Nope, no sugarcoating around here. Your life will not be enhanced in any way, shape or form by watching Mr. Hush. It’s a terminally amateurish effort from writer/director David Lee Madison about a dude named Holland Price (Brad Loree, a poor man’s, I don’t know, Eric Roberts?), an unfortunate soul who opens the door to the wrong trick-or-treater. Here’s a life hack for you buddy: Don’t let a man into your house who is dressed as a priest and calling himself “Father Flanagan” (Edward X. Young) on Halloween night unless you’ve been looking forward to seeing your wife’s throat cut and your daughter abducted.
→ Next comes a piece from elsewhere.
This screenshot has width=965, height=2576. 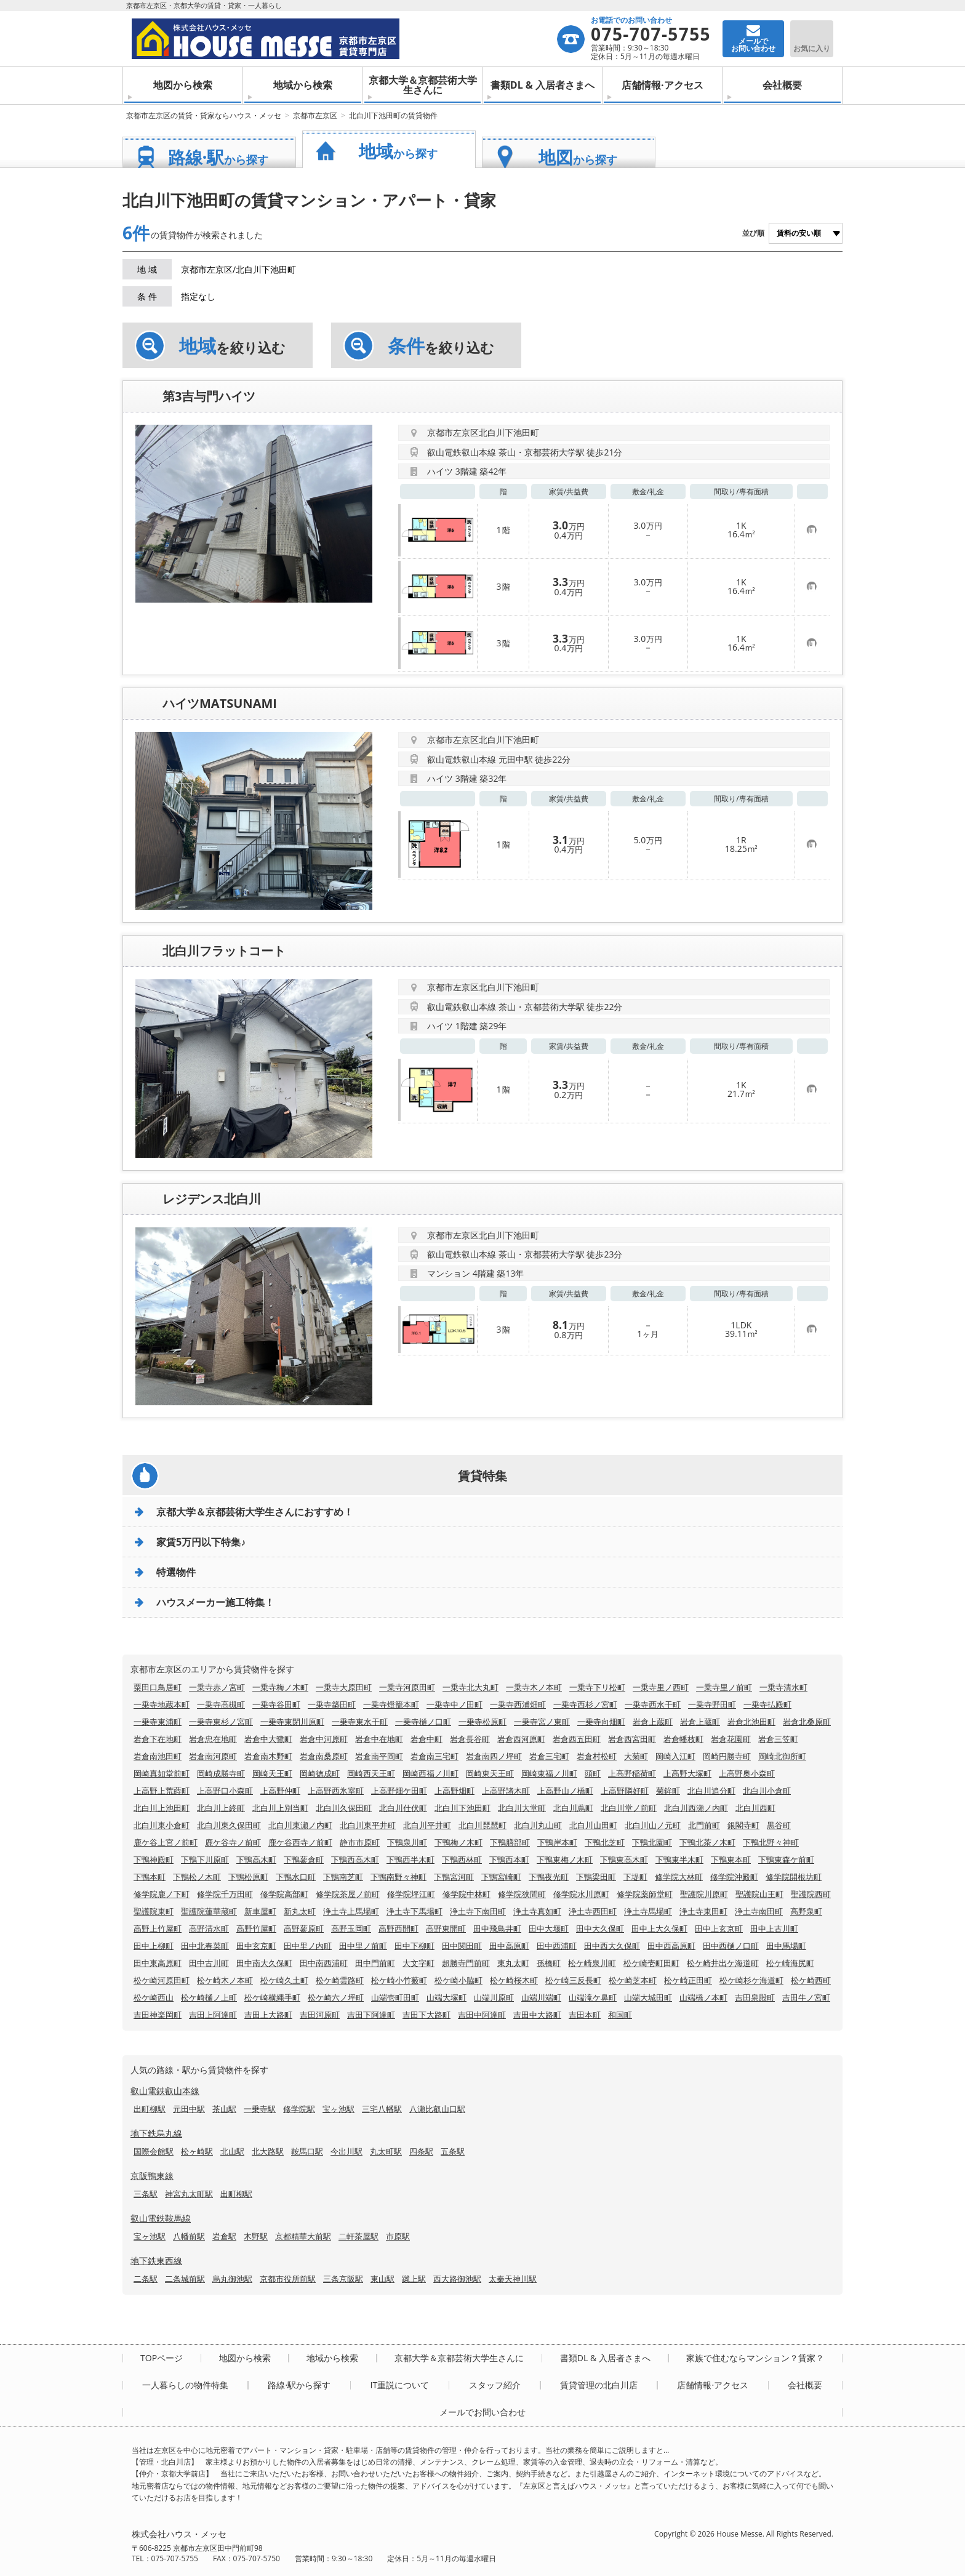 I want to click on 菊鉾町, so click(x=668, y=1790).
Bad luck, right? We leap 10 years into the future and Price is a dish dog at a greasy spoon with a tiny little crush on Debbie (Connie Giordano) the new waitress. She’s a widow with a teenage daughter, he’s a widower with a perpetual case of the blues, so they tentatively embark on a relationship. Oh hark! Is that a knock at the door? Before Price can say “boo” to a goose, the very same maniac reappears, looking not a day older, to carve up his new special lady. What are the odds?
Mr. Hush would be utterly unwatchable without the meaty contributions of Edward X. Young, as a charmingly hammy community theater villain who seems to be enjoying the hell out of himself, even firing off a perfectly terrible joke after he’s impaled by the shards of a Louisville Slugger. And yep, that’s Evil Ed from Fright Night, Stephen Geoffreys, as the killer’s psychotic little helper who dresses like a homeless backup dancer from Michael Jackson’s “Bad” video. Sadly, it’s not enough to compensate for the leaden pace, goofy-ass script and fatal cheapness of the production.
Thanks for this: “. . .the killer’s psychotic little helper who dresses like a homeless backup dancer from Michael Jackson’s “Bad” video. . .”
Now I have to clean coffee off my monitor.